For the last 16 months she has struggled to come to terms with Colin Burnett’s death.

What should have been a good-natured night out with workmates from James Callander’s Abbotshaugh Sawmill in Bainsford ended in tragedy.

Her partner of 14 years received a head injury on December 23, 2011, which saw him hospitalised the following day. However, medics were unable to save him and he died in the early hours of Christmas Day.

Steven Wisdom (44) was originally charged with his murder but this was later changed to culpable homicide.

Earlier this year his trial was halted on a technicality.

Last week, Lyn, who runs Greens Hairdressers in Vicar Street, Falkirk, had to attend the High Court in Glasgow again and go into the witness box.

She told how she watched from the window of the upstairs flat in Woodside Court, Falkirk, she shared with Colin as the incident with Wisdom took place.

But within 30 minutes of the jury retiring to consider their verdict on Friday they came back with the not guilty decision.

Lyn said: “I still don’t understand it.”

The court heard the pair had been friends and, as rival Old Firm fans, often indulged in “banter”.

However, on the night out there was said to have been an incident outside a pub.

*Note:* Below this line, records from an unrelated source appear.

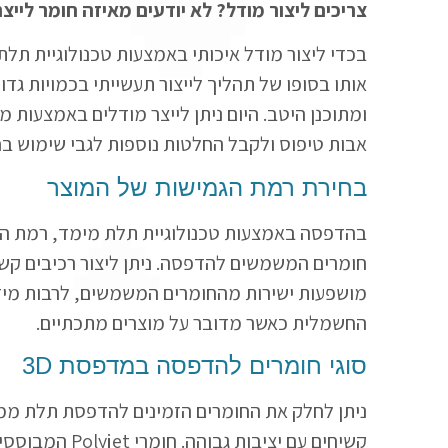
צריכים ליצור מודל? לא יודעים מאיזה חומר לייצר
בכדי ליצור מודל איכותי באמצעות טכנולוגיית תל
אותו בסופו של תהליך לייצור תעשייתי בכמויות גדו
ומתוכנן היטב. היום ניתן לייצר מודלים באמצעות
אבות טיפוס ולקבל החלטות נוספות לגבי שימוש בח
בחירת רמת הגמישות של המוצר
בהדפסה באמצעות טכנולוגיית תלת מימד, רמת הגמ
חומרים המשמשים להדפסה. ניתן ליצור רכיבים קשיח
מושפעות ישירות מהחומרים המשמשים, לרבות מידת
החשמלית כאשר מדובר על מוצרים מתכתיים.
סוגי חומרים להדפסה במדפסת
D
3
ניתן לחלק את החומרים הזמינים להדפסת תלת ממד ל-3 קטגוריות עי
קשיחים עם יציבות גבוהה. חומרי
Polyjet
המבוססים 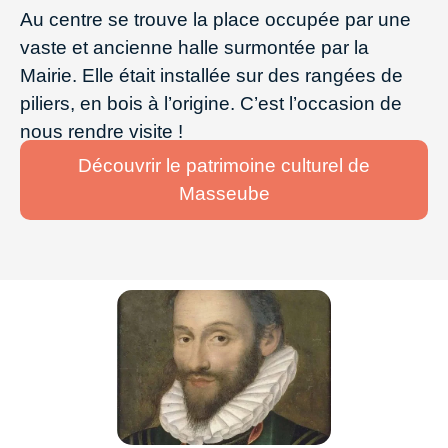
Au centre se trouve la place occupée par une
vaste et ancienne halle surmontée par la
Mairie. Elle était installée sur des rangées de
piliers, en bois à l’origine. C’est l’occasion de
nous rendre visite !
Découvrir le patrimoine culturel de
Masseube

Wisdom returned to his then home in Glenbervie Road, Grangemouth, but it was claimed he later turned up at Colin and Lyn’s flat.

The jury heard allegations Wisdom punched or pushed his workmate causing him to strike his head on the ground.

Sawmill shop steward David McMurdo told the trial the men had been “good mates”.

The court heard Rangers fan Colin had Celtic supporter Wisdom listed on his mobile phone as “pape scum”.

Wisdom’s QC Ronnie Watson asked Mr McMurdo: “Was that the kind of banter tolerated in the sawmill?”

He replied; “It probably went on. If it is against mates then I don’t see a problem.”

Lynn added Colin’s sons, Aaron (20) and Corey (16), had been badly affected by their dad’s death.

She said: “Family, friends and the girls I work with are what’s helped me get through this.”